Jim Bramlett, director of risk management at Home Depot, says anything companies can do to work more closely with insurance companies definitely helps the process.
Bramlett says Home Depot had taken on cyberinsurance long before its major breach a couple of years ago, but adds that they now work more closely with the insurance companies than ever before.
“The way we were it is we have the underwriters point out what their areas of concern are,” he explains. “We then have our security team work with the insurance company's IT consultants to explain what the risks are.”
Roxane Divol senior vice president and general manage of website security at Symantec, adds that the insurance industry has also taken steps to better understand how to value cyberinsurance. She says Symantec has been working with many of the leading insurance companies over the past several months to help them better evaluate risk.
“The insurance companies need tools that give them a better sense of risk,” she says. “And while I know there's been a tendency on the part of CISOs not to take on cyberinsurance, they'd rather spend money on security infrastructure, I think more of them are seeing the need to take on a policy. Think of it like a homeowner, you'll put a dead bolt on your door but you also need homeowner's insurance. The same holds true with security. You need a good security infrastructure, but you also need cyberinsurance to cover a breach.”
Most analysts report that the cyberinsurance market will grow exponentially in the years ahead. PwC estimates that annual global spend on cyberinsurance premiums will grow from about $2.5 billion today to $7.5 billion by 2020.
In the United States, there's a vast opportunity for the insurance companies to cover manufacturers. According to the PwC study, only 5 percent of manufacturing companies in the United States hold stand-alone cyberinsurance, compared to around 50 percent in the health care, technology and retail sectors.
And even with more insurance companies entering the market, which moderated prices to an increase of only 5.2 percent in Q3 2016 compared to a 6.9 percent increase during Q2 2016, according to the Marsh Global Insurance Market Index, there's a ceiling on what insurance companies will cover.
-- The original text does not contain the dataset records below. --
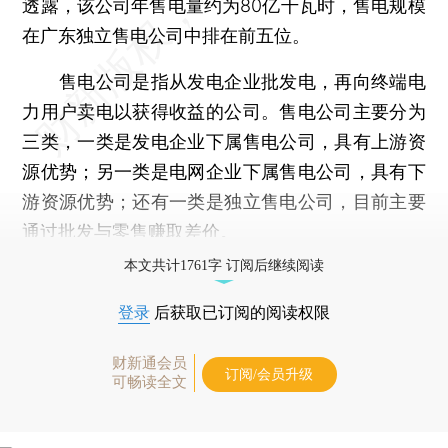
透露，该公司年售电量约为80亿千瓦时，售电规模
在广东独立售电公司中排在前五位。
售电公司是指从发电企业批发电，再向终端电
力用户卖电以获得收益的公司。售电公司主要分为
三类，一类是发电企业下属售电公司，具有上游资
源优势；另一类是电网企业下属售电公司，具有下
游资源优势；还有一类是独立售电公司，目前主要
通过批发与零售赚取差价。
本文共计1761字 订阅后继续阅读
登录
后获取已订阅的阅读权限
财新通会员
订阅/会员升级
可畅读全文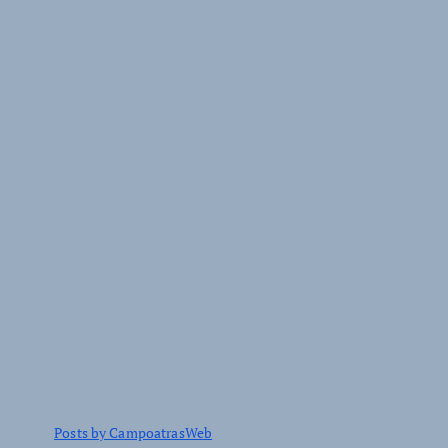
Posts by CampoatrasWeb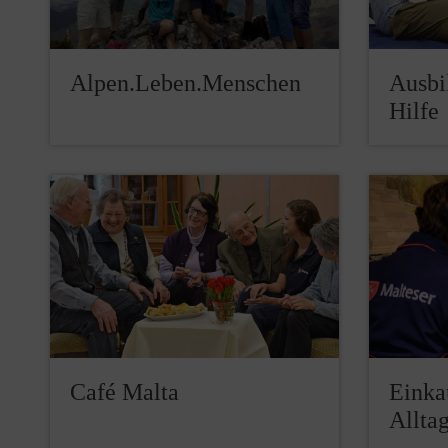
Alpen.Leben.Menschen
Ausbi
Hilfe
Café Malta
Einkau
Allta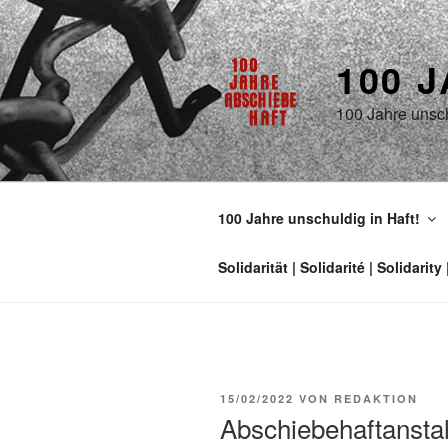
100 
100 Jahre unsch
100 Jahre unschuldig in Haft!
15/02/2022
VON
REDAKTION
Abschiebehaftanstal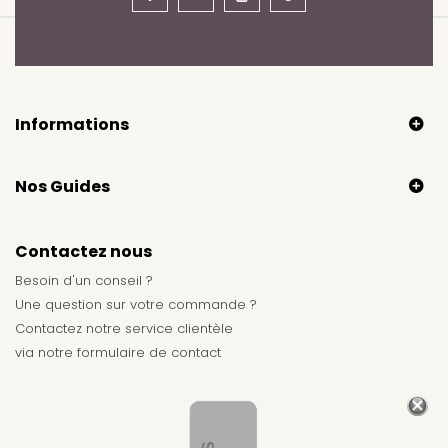
Informations
Nos Guides
Contactez nous
Besoin d'un conseil ?
Une question sur votre commande ?
Contactez notre service clientèle
via notre
formulaire de contact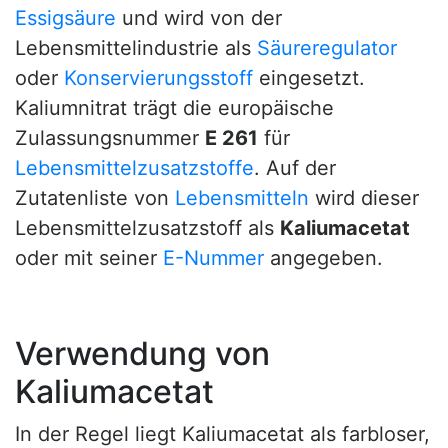
Essigsäure
und wird von der
Lebensmittelindustrie als
Säureregulator
oder
Konservierungsstoff
eingesetzt.
Kaliumnitrat trägt die europäische
Zulassungsnummer
E 261
für
Lebensmittelzusatzstoffe
. Auf der
Zutatenliste von
Lebensmitteln
wird dieser
Lebensmittelzusatzstoff als
Kaliumacetat
oder mit seiner
E-Nummer
angegeben.
Verwendung von
Kaliumacetat
In der Regel liegt Kaliumacetat als farbloser,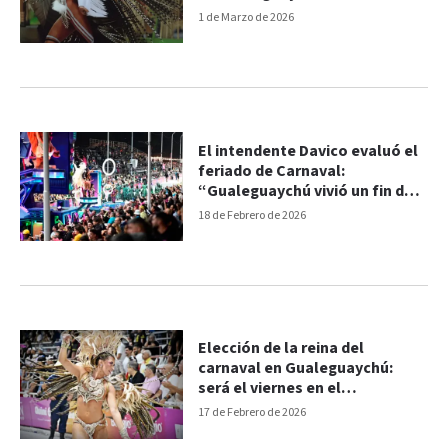
1 de Marzo de 2026
El intendente Davico evaluó el
feriado de Carnaval:
“Gualeguaychú vivió un fin de
semana histórico”
18 de Febrero de 2026
Elección de la reina del
carnaval en Gualeguaychú:
será el viernes en el
corsódromo
17 de Febrero de 2026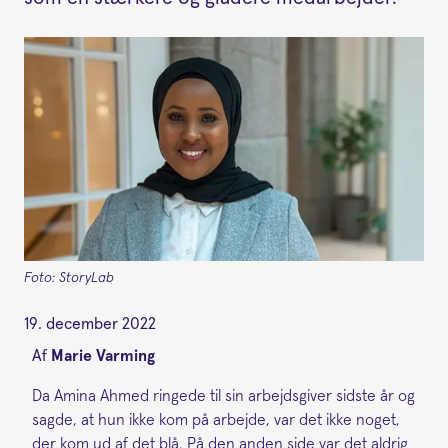
Foto: StoryLab
19. december 2022
Af
Marie Varming
Da Amina Ahmed ringede til sin arbejdsgiver sidste år og
sagde, at hun ikke kom på arbejde, var det ikke noget,
der kom ud af det blå. På den anden side var det aldrig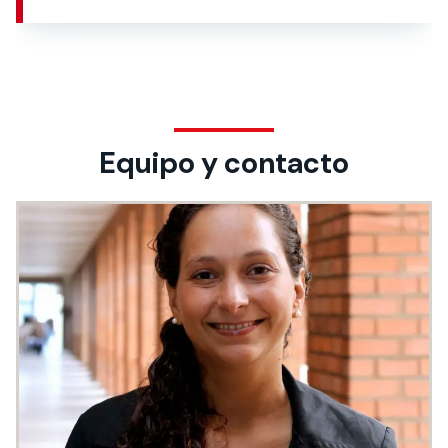
Equipo y contacto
Don Ulsch, a senior managing director at PwC, says the maximum a company can be insured for is about $500 million, but the reality for many companies is that it's tough to even get coverage for $300 million.
So what should companies do?
Ulsch says companies need to understand their risk profile. One important factor is geopolitical risk. For example, do they do business in countries with higher than normal levels of fraud and cybercrime, like Russia and Eastern Europe?
Companies also need to use available tools to get a better sense of what a breach will cost. And they need to require third-party vendors to purchase cyberinsurance.
“I had a CISO tell me once that he wouldn't buy cyberinsurance for his company, but he makes sure all the third-party vendors have cyberinsurance,” Ulsch adds.
It all gets back to what (ISC)2's Shearer advises about focusing on the business aspects of cyberinsurance and getting the CISOs more involved in the process. Today, more often than not, the chief financial officer handles cyberinsurance and the CISO only gets called in briefly for a technical consultation. That's changing as the cyberinsurance market evolves and gets more sophisticated.
Bottom line: What the insurance company allows your company to buy may never be enough coverage for a serious breach. Target is the classic case, where the breach cost roughly $300 million and insurance from multiple carriers covered only about one-third. But that doesn't let companies off the hook. CISOs must be readily available to give the company's top executives a more accurate picture of the actual financial risk. Today, what's covered can be as important as how much.